# Work required
Would you transcribe the entries below word for word, omitting all images?

# Provided data
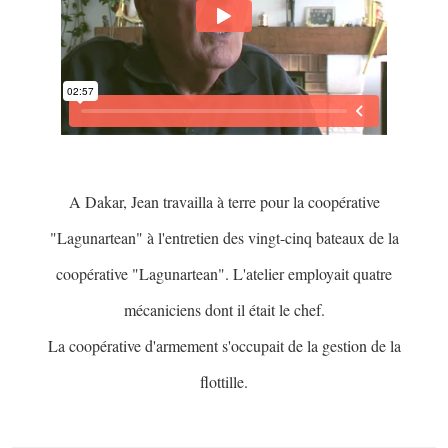
A Dakar, Jean travailla à terre pour la coopérative
"Lagunartean" à l'entretien des vingt-cinq bateaux de la
coopérative "Lagunartean". L'atelier employait quatre
mécaniciens dont il était le chef.
La coopérative d'armement s'occupait de la gestion de la
flottille.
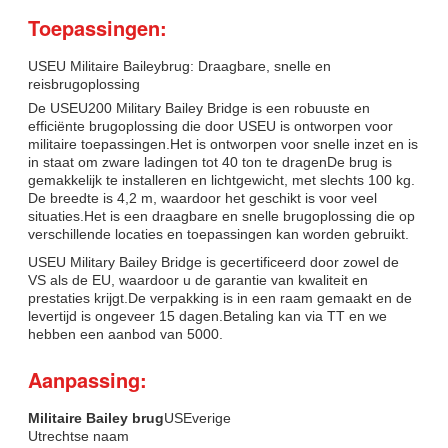
Toepassingen:
USEU Militaire Baileybrug: Draagbare, snelle en
reisbrugoplossing
De USEU200 Military Bailey Bridge is een robuuste en
efficiënte brugoplossing die door USEU is ontworpen voor
militaire toepassingen.Het is ontworpen voor snelle inzet en is
in staat om zware ladingen tot 40 ton te dragenDe brug is
gemakkelijk te installeren en lichtgewicht, met slechts 100 kg.
De breedte is 4,2 m, waardoor het geschikt is voor veel
situaties.Het is een draagbare en snelle brugoplossing die op
verschillende locaties en toepassingen kan worden gebruikt.
USEU Military Bailey Bridge is gecertificeerd door zowel de
VS als de EU, waardoor u de garantie van kwaliteit en
prestaties krijgt.De verpakking is in een raam gemaakt en de
levertijd is ongeveer 15 dagen.Betaling kan via TT en we
hebben een aanbod van 5000.
Aanpassing:
Militaire Bailey brug
USEverige
Utrechtse naam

# Written solution
A Dakar, Jean travailla à terre pour la coopérative
"Lagunartean" à l'entretien des vingt-cinq bateaux de la
coopérative "Lagunartean". L'atelier employait quatre
mécaniciens dont il était le chef.
La coopérative d'armement s'occupait de la gestion de la
flottille.
Toepassingen:
USEU Militaire Baileybrug: Draagbare, snelle en
reisbrugoplossing
De USEU200 Military Bailey Bridge is een robuuste en
efficiënte brugoplossing die door USEU is ontworpen voor
militaire toepassingen.Het is ontworpen voor snelle inzet en is
in staat om zware ladingen tot 40 ton te dragenDe brug is
gemakkelijk te installeren en lichtgewicht, met slechts 100 kg.
De breedte is 4,2 m, waardoor het geschikt is voor veel
situaties.Het is een draagbare en snelle brugoplossing die op
verschillende locaties en toepassingen kan worden gebruikt.
USEU Military Bailey Bridge is gecertificeerd door zowel de
VS als de EU, waardoor u de garantie van kwaliteit en
prestaties krijgt.De verpakking is in een raam gemaakt en de
levertijd is ongeveer 15 dagen.Betaling kan via TT en we
hebben een aanbod van 5000.
Aanpassing:
Militaire Bailey brug
USEverige
Utrechtse naam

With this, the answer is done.